Tech Trends: Intentionality on agenda at Princeton Entrepreneurship Council conference

Academic entrepreneurship while Black was in focus at the Princeton Entrepreneurship Council’s Empower 2021 conference recently.

The conference, which was virtual, brought together Black faculty, graduate students, postdocs and other founders in deep tech and social sciences to discuss the common problems facing them. And there were plenty of problems.

As Gabrielle Sulzberger, senior adviser for Two Sigma Impact, based in New York, and a Ford Foundation trustee, said in a panel entitled “Minding the Gaps — Creating Opportunities,” after George Floyd’s murder, a realization came to company boardrooms about how “broad and pervasive” the issues faced by Black entrepreneurs are.

Gabrielle Sulzberger, senior adviser for Two Sigma Impact, based in New York. ­— Courtesy photo

“Along with that has come a real drumbeat of pressure that’s been really helpful, from the combination of employees and customers and institutional investors.”

Intention missing from mix

One of the problems faced by Black entrepreneurs has been well documented: the lack of access to capital and opportunity.
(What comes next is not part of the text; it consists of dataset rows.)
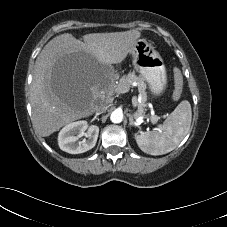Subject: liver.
Returning <instances> with one entry per match:
<instances>
[{
  "instance_id": "1",
  "label": "liver",
  "mask_w": 227,
  "mask_h": 227,
  "mask_svg": "<svg viewBox=\"0 0 227 227\" xmlns=\"http://www.w3.org/2000/svg\"><path fill=\"white\" fill-rule=\"evenodd\" d=\"M140 36L138 30H129L86 34L83 41L64 33L50 40L38 55L33 71L31 107L35 131L40 136L47 137L64 125L91 115L95 111L96 98L109 92V88L96 73L97 63H121L131 53ZM74 52L84 53L92 59L95 74L79 98L64 101L57 98L51 90L52 70L59 59Z\"/></svg>"
}]
</instances>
What’s been missing from the mix is intention, the intention to change, she said.

“The (venture capital) firms and the (private equity) firms, they’re very smart people, they have a lot of resources, but they’re really good when they have an intention around something,” she said.

She added that she would like to see the firms develop a new playbook that leads them through the steps to providing opportunity and capital to Black entrepreneurs.
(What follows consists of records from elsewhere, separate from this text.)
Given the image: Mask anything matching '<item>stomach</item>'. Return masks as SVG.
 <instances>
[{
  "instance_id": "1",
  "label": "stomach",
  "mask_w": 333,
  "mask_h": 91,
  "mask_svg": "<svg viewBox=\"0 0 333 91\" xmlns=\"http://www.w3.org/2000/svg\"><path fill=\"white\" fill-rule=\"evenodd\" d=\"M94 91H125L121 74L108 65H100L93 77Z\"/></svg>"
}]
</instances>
Speaking from a financial services point of view, Michael Froman, vice chairman and president of strategic growth at Mastercard, said there is a lot to be done just to bring people into financial services, so they can save that nest egg to begin entrepreneurial businesses, “and take the kinds of risks that are necessary to become entrepreneurs.” He added that there is a lot of unconscious bias that continues to be prevalent in financial networks.
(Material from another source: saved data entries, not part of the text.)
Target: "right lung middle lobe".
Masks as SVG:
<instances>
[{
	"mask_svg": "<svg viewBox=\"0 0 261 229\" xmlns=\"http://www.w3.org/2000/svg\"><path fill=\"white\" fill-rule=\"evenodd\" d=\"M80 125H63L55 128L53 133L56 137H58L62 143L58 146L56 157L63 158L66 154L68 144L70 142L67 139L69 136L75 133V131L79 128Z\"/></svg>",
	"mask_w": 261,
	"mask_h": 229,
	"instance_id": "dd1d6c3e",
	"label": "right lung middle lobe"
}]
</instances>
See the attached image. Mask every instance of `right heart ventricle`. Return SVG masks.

Michael Froman, vice chairman and president of strategic growth at Mastercard. ­— courtesy photo

“Venture capital is very male and very white, and good ideas are not limited to that community,” he said. “Ensuring that you have got the kind of diversity around the table that is required to bring in a diverse set of entrepreneurs, a diverse set of good ideas, and ideas that can serve communities that have not been fully served to date (is the real opportunity),” he said. 

Entrepreneurs from different backgrounds working with diverse teams will design new products that will tap new markets.

Rodney Priestley, Princeton University’s vice dean for innovation, who was moderating the session, added that Froman had made a good point. 

“As someone who works in academia and thinks about where good ideas come from, it’s clear that diversity is a major component of where good ideas come from,” he said.

Systemic issues

Priestley asked Sulzberger about the so-called governance gap. She reiterated that most venture capital and PE firms are “teamed by white men.” This category of financing is very important, she said, because it fuels growth.

Referring to the research her company had done on public companies that are financed by private equity and venture capital, Sulzberger said that fewer than 1% of board seats at portfolio companies were filled by Black or Latinx members, and that the situation was even worse in the C-suite.

Rodney Priestley, Princeton University’s vice dean for innovation. ­— File photo

“These are companies that represent $11 trillion in market cap, (so) we do think there is a systemic issue,” and ultimately a governance challenge, she said. 

To help close the gap, Sulzberger works with the Board Diversity Action Alliance, which has been meeting with these companies to provide them with the resources to address this problem.

Steps going forward

Solutions to the problems identified during the Empower 2021 conference sessions, and the steps going forward, were the topics of roundtable discussions held at the very end of the two-day meeting.

In a roundtable session led by Michael Wiley, vice president of Foundation Venture Capital Group, based in Princeton, participants suggested making mentoring intentional, establishing a mentoring program that will specifically work to push doctoral and postdoc students forward, and cross-pollinating ideas across the tech and health care geographical ecosystems.